寒い季節に全身を使ってコマを回す子どもたちの姿を見かけなくなって久しいのですが、コマがもう忘れられてしまったかといえばそうではありません。例えば、ベーゴマは姿を変えて現在の子どもたちの傍らにも存在しています。

江戸時代、始まりの頃のベーゴマはバイ貝の上部を平らに削ったもので、紐を巻き付け、投げて回しました。享保15(1730)年に大阪で刊行された『絵本御伽品鏡』(長谷川光信・画)には、盥(たらい)の上に茣蓙(ござ)を置いて土俵を作り、その上で子どもたちがバイ貝のコマを回す様子が描かれています。土俵から弾き出されたら相手に自分のコマを取られるので子どもたちは真剣な眼差し! 画面にはバイ貝を削る職人の姿も見えています。京阪地方ではバイ貝のこまは「バイ」とか「バイゴマ」と呼ばれていました。
京阪から江戸に伝わったバイゴマは、江戸っ子のベランメエ口調によるものか「ベーゴマ」に変化します。京阪では溶かした鉛や粘土を詰めて切り口を赤い蝋で彩ったものが好まれ、江戸では詰め物のない簡素な品が愛されていたようです。

明治時代のバイ(バイゴマ)とバイ貝

明治末期にバイをかたどった鋳物製が登場すると、新時代の工業製品に人気が殺到します。鉄のかたまりに紐をかけ、投げて回すのだから時に誤って壁や扉を壊すこともあったでしょう。そんな危険性と賭博性に眉をひそめ、学校ではベーゴマ遊びが禁じられたりもしたようですが、路地や空き地で勝負に熱中する子どもの姿は絶えず、鋳物製のベーゴマは昭和時代に入っても駄菓子屋の人気商品であり続けました。

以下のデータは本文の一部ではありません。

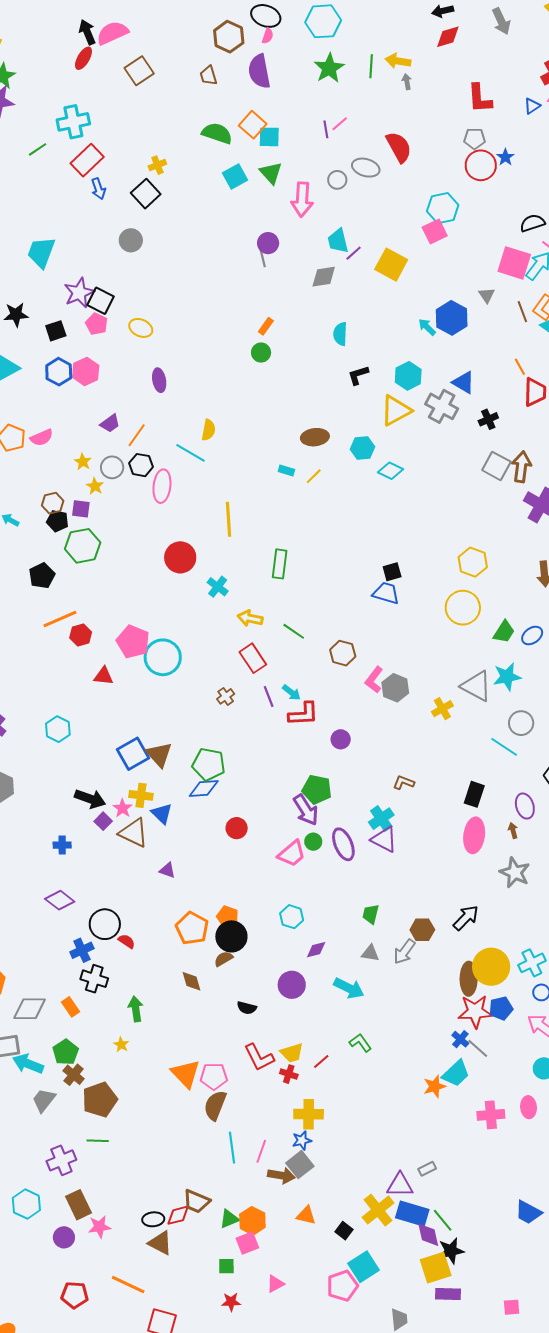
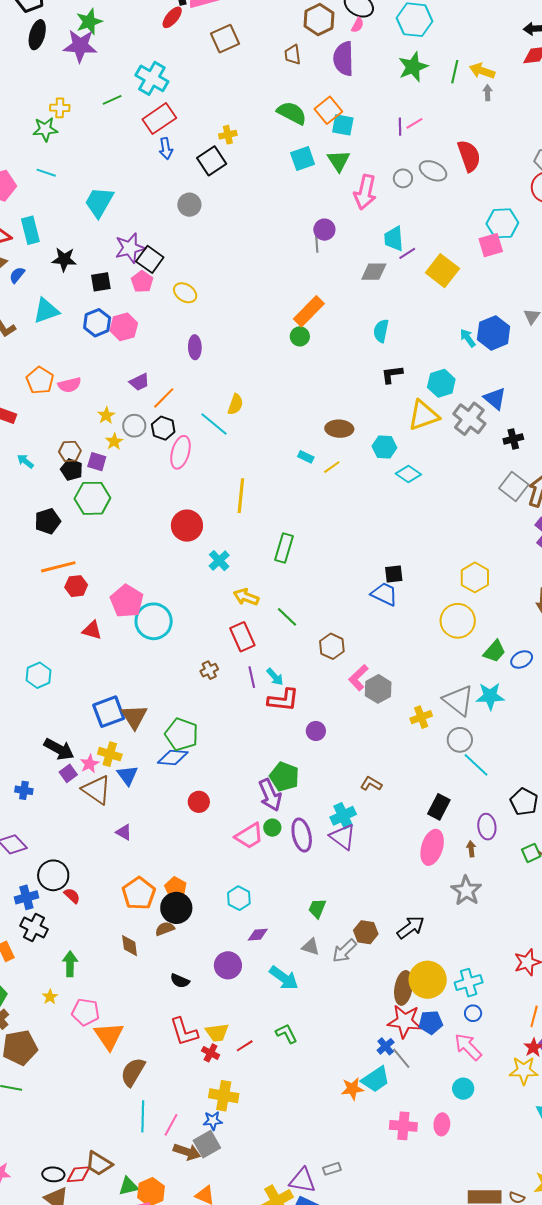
cyan cross: (73, 122) -> (152, 78), turned 32
orange rectangle: (266, 326) -> (309, 311), size x1.8
gray circle: (521, 723) -> (460, 740), moved
pink pentagon: (214, 1076) -> (86, 1012), moved

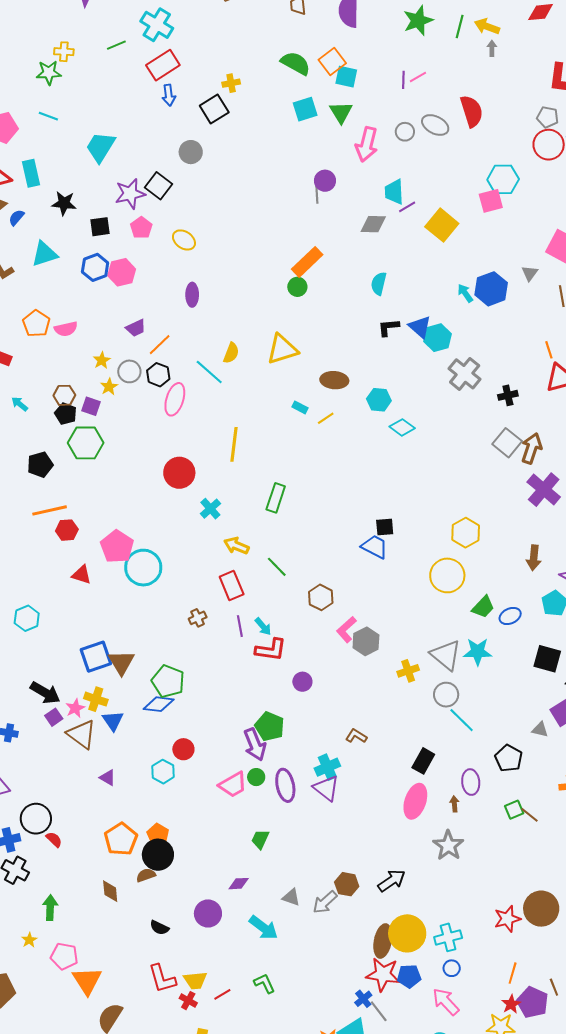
black square: (150, 259) -> (159, 186), moved
blue triangle: (495, 399) -> (420, 327), moved
yellow triangle: (423, 415) -> (282, 349), moved
cyan hexagon: (239, 898) -> (163, 772), moved
green trapezoid: (317, 908) -> (260, 839), moved

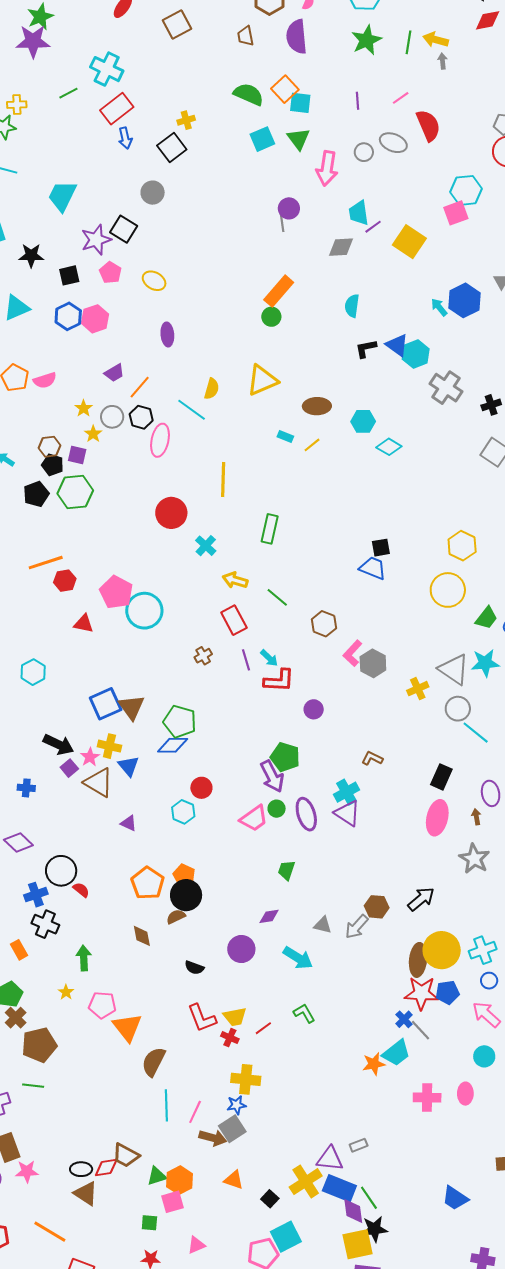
pink line: (418, 77) -> (401, 98), moved
black pentagon: (40, 465) -> (36, 494), moved

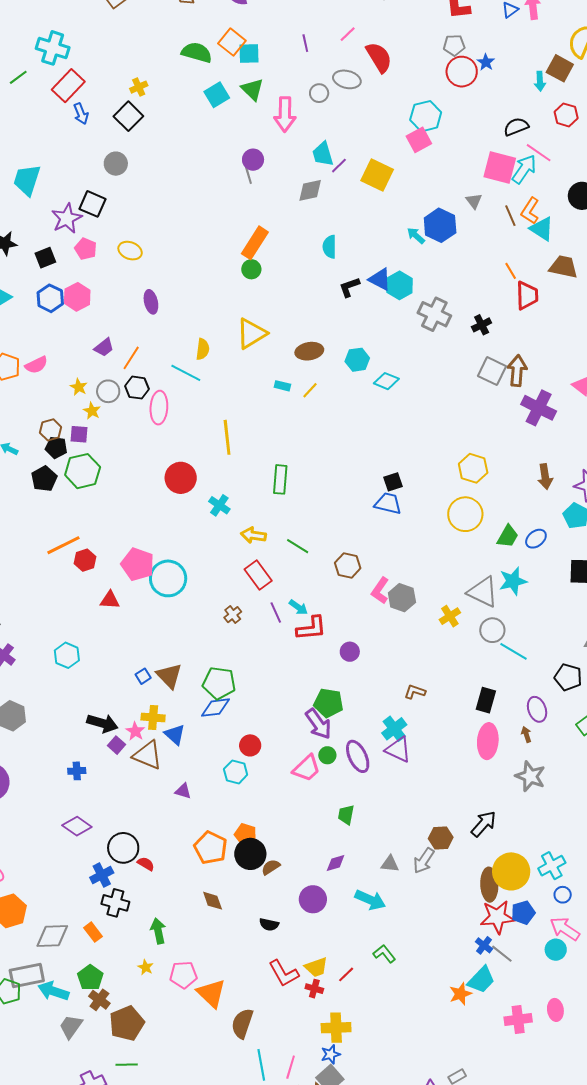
blue square: (106, 704) -> (143, 676), size x0.5
brown semicircle: (176, 917) -> (271, 867), moved
cyan circle: (484, 1056) -> (556, 950), moved

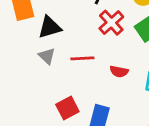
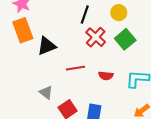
gray triangle: (47, 56) -> (46, 92), moved

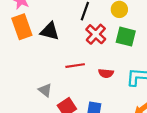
green square: (125, 39) -> (126, 37), turned -36
black triangle: (47, 46) -> (50, 31), moved, turned 36

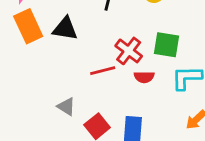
red cross: (96, 34) -> (129, 51), moved
green square: (126, 37) -> (167, 45), moved

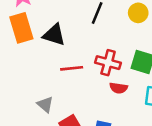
red cross: (129, 51) -> (108, 63), turned -30
red line: (103, 71) -> (72, 68), moved

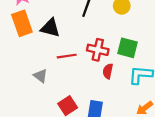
red semicircle: (119, 88) -> (108, 71), turned 96
gray triangle: (45, 104) -> (40, 76), moved

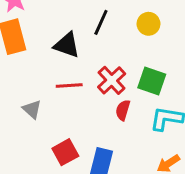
black triangle: (50, 28) -> (67, 45), moved
red cross: (98, 50) -> (112, 80), turned 30

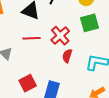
green square: (152, 81) -> (89, 23), moved, turned -36

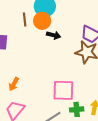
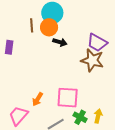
orange arrow: (14, 84) -> (38, 99), moved
green cross: (77, 109) -> (80, 117), turned 32

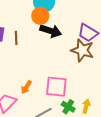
brown line: (32, 25) -> (16, 38), moved
black arrow: (60, 42) -> (51, 31), size x1.5

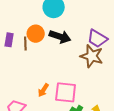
orange circle: (40, 16) -> (36, 34), moved
orange arrow: (26, 87) -> (43, 90), moved

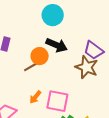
orange circle: (36, 34) -> (40, 56), moved
brown line: (25, 43) -> (30, 67), moved, turned 56

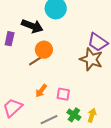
black arrow: (57, 45) -> (32, 26), moved
pink square: (57, 101) -> (63, 94), size x0.6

昭和10年代後半、太平洋戦争の戦況悪化とともに、材料統制が行われ、他の生活用品と同様、金属製のベーゴマは製造できなくなってしまいます。それでも戦後ほどなくして復活! 昭和30年代には表面にプロ野球選手や力士の名を刻んだ品々が全国で流行し、埼玉県川口市では、60を超える多くの工場が鋳物製ベーゴマを盛んに製造していました。

さらに昭和後期になって再び姿を消したベーゴマでしたが、平成時代、玩具メーカーが発売した「ベイブレード」(TAKARA TOMYの商品名)によって再生を遂げます。土俵ならぬ❝スタジアム❞で互いのベイブレードをぶつけて勝敗を競う遊びで、バージョンアップを通して何度ものブームが創出されました。

ベーゴマ回しは確かに難しく、上手に紐をかけ、気持ちのよい回転を与えられるまでには長時間の練習を要します。そんな過程を通して、往年の子どもたちは根気よく手の技を磨き、速度と重量の関係性などを遊びの中で感覚的に学んでいたのです。一方、平成時代のベイブレードは、専用の道具に装着して容易に回すことが出来るかわり、合金やプラスチック製の部品を組み合わせて競技に強い個体を分析的に改造し、カスタマイズしていく面白さがあります。

歴代のベーゴマには、その素材にも回し方の趣向にもそれぞれの時代精神が表れていて、玩具史の移り変わりがよく感じられます。それでも、自分自身を小さなコマに託し、夢中で相手とぶつかりあう子どもたちのまなざしは、時をこえて変わらないものだと・・・。